Just a quick question!
I got led strip light (blue one)attached to my lighting unit .
If i switch this led light on for 1  hr, it will affect my normal photo period????


Photo period is  12.oo-20.oo
And led light  is 20.oo-21.oo

Just wanna use this led's due my late return from work  







Sent from my iPhone using Tapatalk


----------



## rebel (29 Feb 2016)

Are you using this an a viewing light? For the most part, one hour increase shouldn't cause too many issues but it may cause a little more algae. Just make sure tank is mature and your CO2 stays on for longer.


----------



## ian_m (29 Feb 2016)

These produce b*gger lumens compared to a proper tank light, so will have absolutely no effect on your lighting schedule and plants.


----------



## Kosko (29 Feb 2016)

rebel said:


> Are you using this an a viewing light? For the most part, one hour increase shouldn't cause too many issues but it may cause a little more algae. Just make sure tank is mature and your CO2 stays on for longer.

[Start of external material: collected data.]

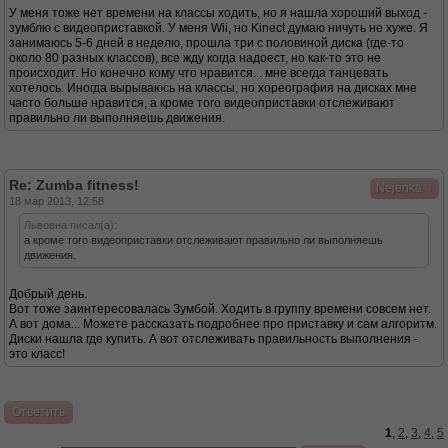
У меня тоже нет времени на классы ходить, но я нашла хороший выход -
зумблю с видеоприставкой. У меня Wii, но Kinect думаю ничуть не хуже. Я
занимаюсь 5-6 дней в неделю, прошла три с половиной диска (где-то
около 80 разных классов), все жду когда надоест, но как-то это не
происходит. Но конечно кому что нравится... мне всегда танцевать
хотелось. Иногда вырываюсь на классы, но хореография на дисках мне
часто больше нравится, а кроме того видеоприставки отслеживают
правильно ли выполняешь движения.
Re: Zumba fitness!
↓
Nejenka
18 мар 2013, 12:58
Львовна писал(а):
а кроме того видеоприставки отслеживают правильно ли выполняешь
движения.
Добрый день.
Вот тоже заинтересовалась Зумбой. Ходить в группу времени совсем нет.
А вот дома... Можете рассказать подробнее про приставку и сам алгоритм.
Диски нашла где купить. А вот отслеживать правильность выполнения -
это класс!
Ответить
1
,
2
,
3
,
4
,
5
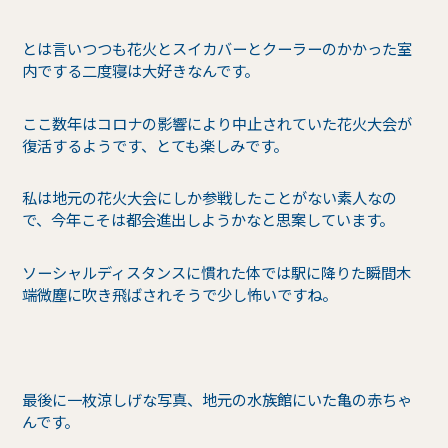
とは言いつつも花火とスイカバーとクーラーのかかった室
内でする二度寝は大好きなんです。
ここ数年はコロナの影響により中止されていた花火大会が
復活するようです、とても楽しみです。
私は地元の花火大会にしか参戦したことがない素人なの
で、今年こそは都会進出しようかなと思案しています。
ソーシャルディスタンスに慣れた体では駅に降りた瞬間木
端微塵に吹き飛ばされそうで少し怖いですね。
最後に一枚涼しげな写真、地元の水族館にいた亀の赤ちゃ
んです。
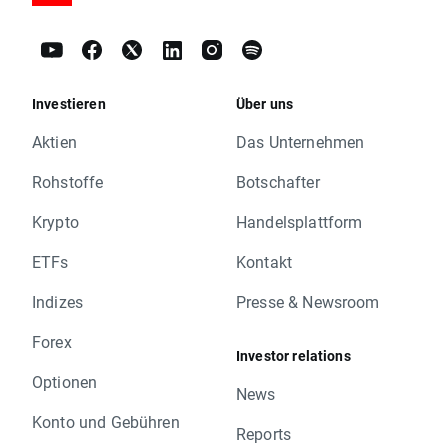
Investieren
Über uns
Aktien
Das Unternehmen
Rohstoffe
Botschafter
Krypto
Handelsplattform
ETFs
Kontakt
Indizes
Presse & Newsroom
Forex
Investor relations
Optionen
News
Konto und Gebühren
Reports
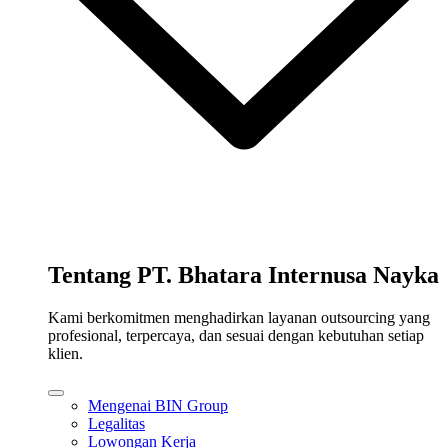
Tentang PT. Bhatara Internusa Nayka
Kami berkomitmen menghadirkan layanan outsourcing yang
profesional, terpercaya, dan sesuai dengan kebutuhan setiap
klien.
Mengenai BIN Group
Legalitas
Lowongan Kerja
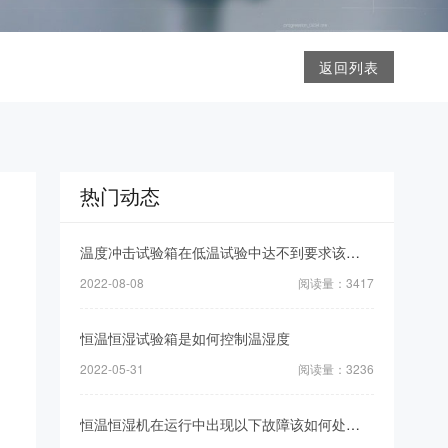
返回列表
热门动态
温度冲击试验箱在低温试验中达不到要求该怎么办?
2022-08-08
阅读量：3417
恒温恒湿试验箱是如何控制温湿度
2022-05-31
阅读量：3236
恒温恒湿机在运行中出现以下故障该如何处理呢？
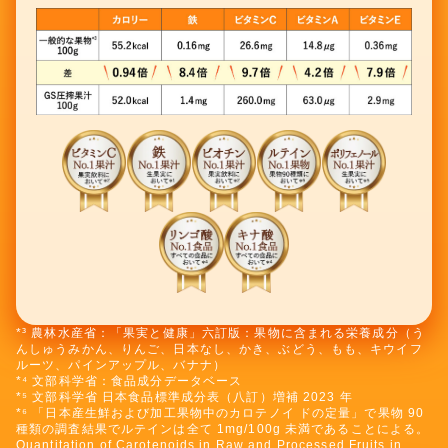
*³ 農林水産省：「果実と健康」六訂版：果物に含まれる栄養成分（う
んしゅうみかん、りんご、日本なし、かき、ぶどう、もも、キウイフ
ルーツ、パインアップル、バナナ）
*⁴ 文部科学省：食品成分データベース
*⁵ 文部科学省 日本食品標準成分表（八訂）増補 2023 年
*⁶ 「日本産生鮮および加工果物中のカロテノイ ドの定量」で果物 90
種類の調査結果でルテインは全て 1mg/100g 未満であることによる。
Quantitation of Carotenoids in Raw and Processed Fruits in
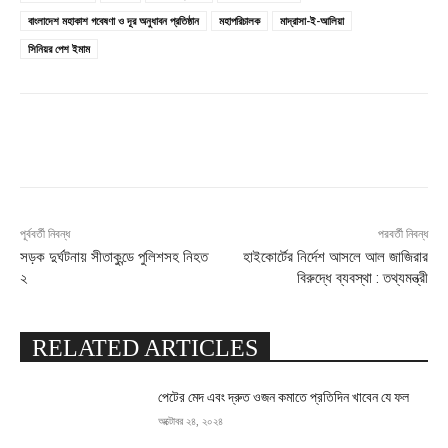
বাংলাদেশ মহাকাশ গবেষণা ও দূর অনুধাবন প্রতিষ্ঠান
মহাপরিচালক
মাদ্রাসা-ই-আলিয়া
সিনিয়র পেশ ইমাম
Facebook
X
Pinterest
WhatsApp
পূর্ববর্তী নিবন্ধ
পরবর্তী নিবন্ধ
সড়ক দুর্ঘটনায় সীতাকুন্ডে পুলিশসহ নিহত
হাইকোর্টের নির্দেশ আসলে আল জাজিরার
২
বিরুদ্ধে ব্যবস্থা : তথ্যমন্ত্রী
RELATED ARTICLES
পেটের মেদ এবং দ্রুত ওজন কমাতে প্রতিদিন খাবেন যে ফল
অক্টোবর ২৪, ২০২৪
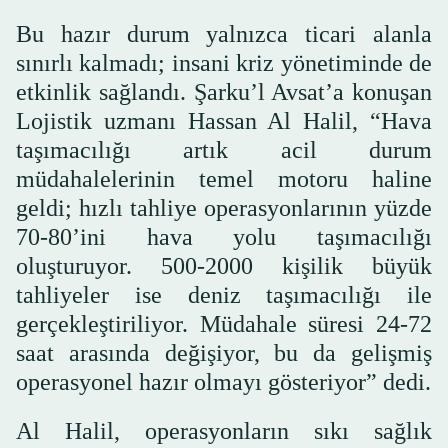
Bu hazır durum yalnızca ticari alanla
sınırlı kalmadı; insani kriz yönetiminde de
etkinlik sağlandı. Şarku’l Avsat’a konuşan
Lojistik uzmanı Hassan Al Halil, “Hava
taşımacılığı artık acil durum
müdahalelerinin temel motoru haline
geldi; hızlı tahliye operasyonlarının yüzde
70-80’ini hava yolu taşımacılığı
oluşturuyor. 500-2000 kişilik büyük
tahliyeler ise deniz taşımacılığı ile
gerçekleştiriliyor. Müdahale süresi 24-72
saat arasında değişiyor, bu da gelişmiş
operasyonel hazır olmayı gösteriyor” dedi.
Al Halil, operasyonların sıkı sağlık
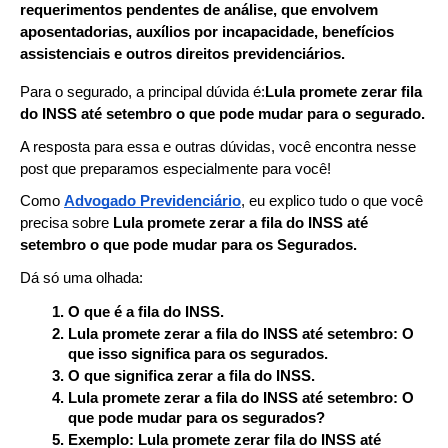
requerimentos pendentes de análise, que envolvem 
aposentadorias, auxílios por incapacidade, benefícios 
assistenciais e outros direitos previdenciários.
Para o segurado, a principal dúvida é:
Lula promete zerar fila 
do INSS até setembro o que pode mudar para o segurado.
A resposta para essa e outras dúvidas, você encontra nesse 
post que preparamos especialmente para você!
Como 
Advogado Previdenciário
, eu explico tudo o que você 
precisa sobre 
Lula promete zerar a fila do INSS até 
setembro o que pode mudar para os Segurados.
Dá só uma olhada:
O que é a fila do INSS.
Lula promete zerar a fila do INSS até setembro: O 
que isso significa para os segurados.
O que significa zerar a fila do INSS.
Lula promete zerar a fila do INSS até setembro: O 
que pode mudar para os segurados?
Exemplo: Lula promete zerar fila do INSS até 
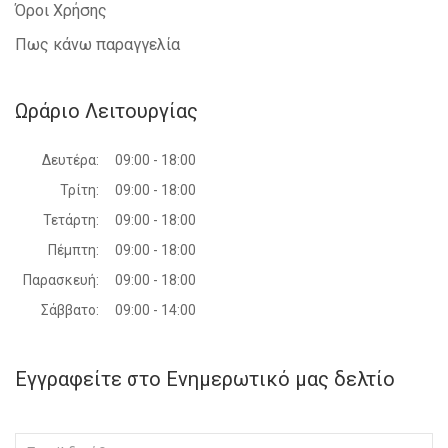
Όροι Χρήσης
Πως κάνω παραγγελία
Ωράριο Λειτουργίας
Δευτέρα:
09:00 - 18:00
Τρίτη:
09:00 - 18:00
Τετάρτη:
09:00 - 18:00
Πέμπτη:
09:00 - 18:00
Παρασκευή:
09:00 - 18:00
Σάββατο:
09:00 - 14:00
Εγγραφείτε στο Ενημερωτικό μας δελτίο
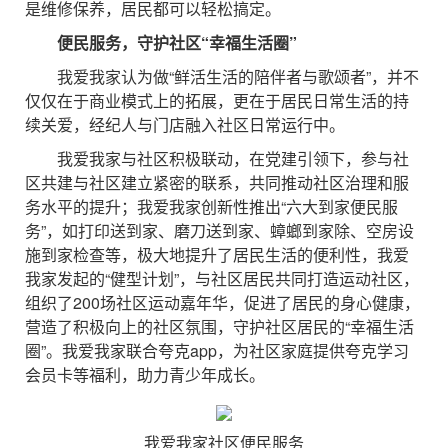
是维修保养，居民都可以轻松搞定。
便民服务，守护社区“幸福生活圈”
我爱我家认为做“鲜活生活的陪伴者与歌颂者”，并不
仅仅在于商业模式上的拓展，更在于居民日常生活的持
续关爱，经纪人与门店融入社区日常运行中。
我爱我家与社区积极联动，在党建引领下，参与社
区共建与社区建立紧密的联系，共同推动社区治理和服
务水平的提升；我爱我家创新性推出“六大到家便民服
务”，如打印送到家、磨刀送到家、蟑螂到家除、空房设
施到家检查等，极大地提升了居民生活的便利性，我爱
我家发起的“健型计划”，与社区居民共同打造运动社区，
组织了200场社区运动嘉年华，促进了居民的身心健康，
营造了积极向上的社区氛围，守护社区居民的“幸福生活
圈”。我爱我家联合夸克app，为社区家庭提供夸克学习
会员卡等福利，助力青少年成长。
我爱我家社区便民服务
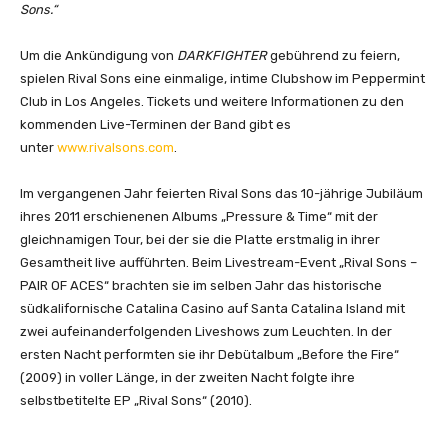
Sons.“
Um die Ankündigung von
DARKFIGHTER
gebührend zu feiern,
spielen Rival Sons eine einmalige, intime Clubshow im Peppermint
Club in Los Angeles. Tickets und weitere Informationen zu den
kommenden Live-Terminen der Band gibt es
unter
www.rivalsons.com
.
Im vergangenen Jahr feierten Rival Sons das 10-jährige Jubiläum
ihres 2011 erschienenen Albums „Pressure & Time“ mit der
gleichnamigen Tour, bei der sie die Platte erstmalig in ihrer
Gesamtheit live aufführten. Beim Livestream-Event „Rival Sons –
PAIR OF ACES“ brachten sie im selben Jahr das historische
südkalifornische Catalina Casino auf Santa Catalina Island mit
zwei aufeinanderfolgenden Liveshows zum Leuchten. In der
ersten Nacht performten sie ihr Debütalbum „Before the Fire“
(2009) in voller Länge, in der zweiten Nacht folgte ihre
selbstbetitelte EP „Rival Sons“ (2010).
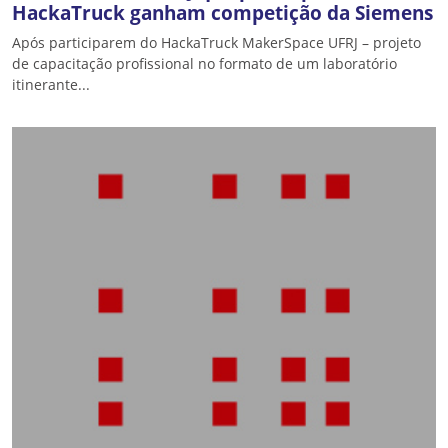
HackaTruck ganham competição da Siemens
Após participarem do HackaTruck MakerSpace UFRJ – projeto
de capacitação profissional no formato de um laboratório
itinerante...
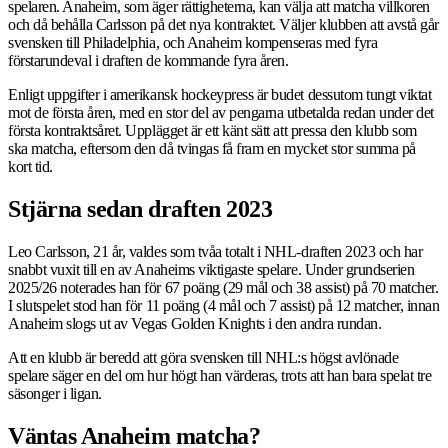
spelaren. Anaheim, som äger rättigheterna, kan välja att matcha villkoren
och då behålla Carlsson på det nya kontraktet. Väljer klubben att avstå går
svensken till Philadelphia, och Anaheim kompenseras med fyra
förstarundeval i draften de kommande fyra åren.
Enligt uppgifter i amerikansk hockeypress är budet dessutom tungt viktat
mot de första åren, med en stor del av pengarna utbetalda redan under det
första kontraktsåret. Upplägget är ett känt sätt att pressa den klubb som
ska matcha, eftersom den då tvingas få fram en mycket stor summa på
kort tid.
Stjärna sedan draften 2023
Leo Carlsson, 21 år, valdes som tvåa totalt i NHL-draften 2023 och har
snabbt vuxit till en av Anaheims viktigaste spelare. Under grundserien
2025/26 noterades han för 67 poäng (29 mål och 38 assist) på 70 matcher.
I slutspelet stod han för 11 poäng (4 mål och 7 assist) på 12 matcher, innan
Anaheim slogs ut av Vegas Golden Knights i den andra rundan.
Att en klubb är beredd att göra svensken till NHL:s högst avlönade
spelare säger en del om hur högt han värderas, trots att han bara spelat tre
säsonger i ligan.
Väntas Anaheim matcha?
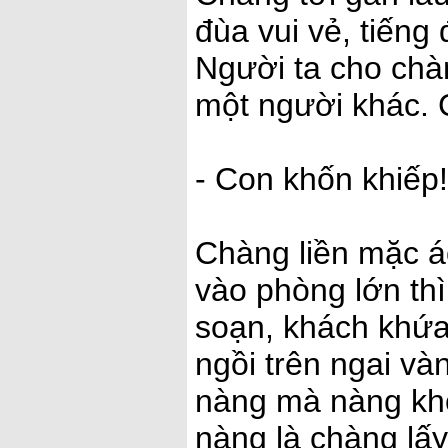
đùa vui vẻ, tiếng
Người ta cho chàn
một người khác. 
- Con khốn khiếp! 
Chàng liền mặc áo
vào phòng lớn thì
soạn, khách khứa
ngồi trên ngai v
nàng mà nàng khô
nàng là chàng lấy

Yes its just for viewing .


Sent from my iPhone using Tapatalk


----------



## Kosko (29 Feb 2016)

Rebel and ian_m Thank you for your replies  


Sent from my iPhone using Tapatalk


----------



## ian_m (29 Feb 2016)

Oh also watch out as LED's from China "water proof" does not in fact have the UK English meaning. It translatingly means "may be wiped with a damp, but better if really dry cloth....do not expose to moisture"...

I put some LED strips in my hood, basically impossible to stick to hood, every glue/sticky substance I tried came undone and then water got in via joints and corroded the internal connections. Also some of the LED's started to fail after a couple of months, the white ones going yellow and yellowing the plastic. So stuck with Ye Olde reliable T5 tubes.


----------



## rebel (20 Apr 2016)

ian_m said:


> Oh also watch out as LED's from China "water proof" does not in fact have the UK English meaning. It translatingly means "may be wiped with a damp, but better if really dry cloth....do not expose to moisture"...
> 
> I put some LED strips in my hood, basically impossible to stick to hood, every glue/sticky substance I tried came undone and then water got in via joints and corroded the internal connections. Also some of the LED's started to fail after a couple of months, the white ones going yellow and yellowing the plastic. So stuck with Ye Olde reliable T5 tubes.


Yep, happened to me as well. Discoloured and some sections failing. Still kinda works though....


----------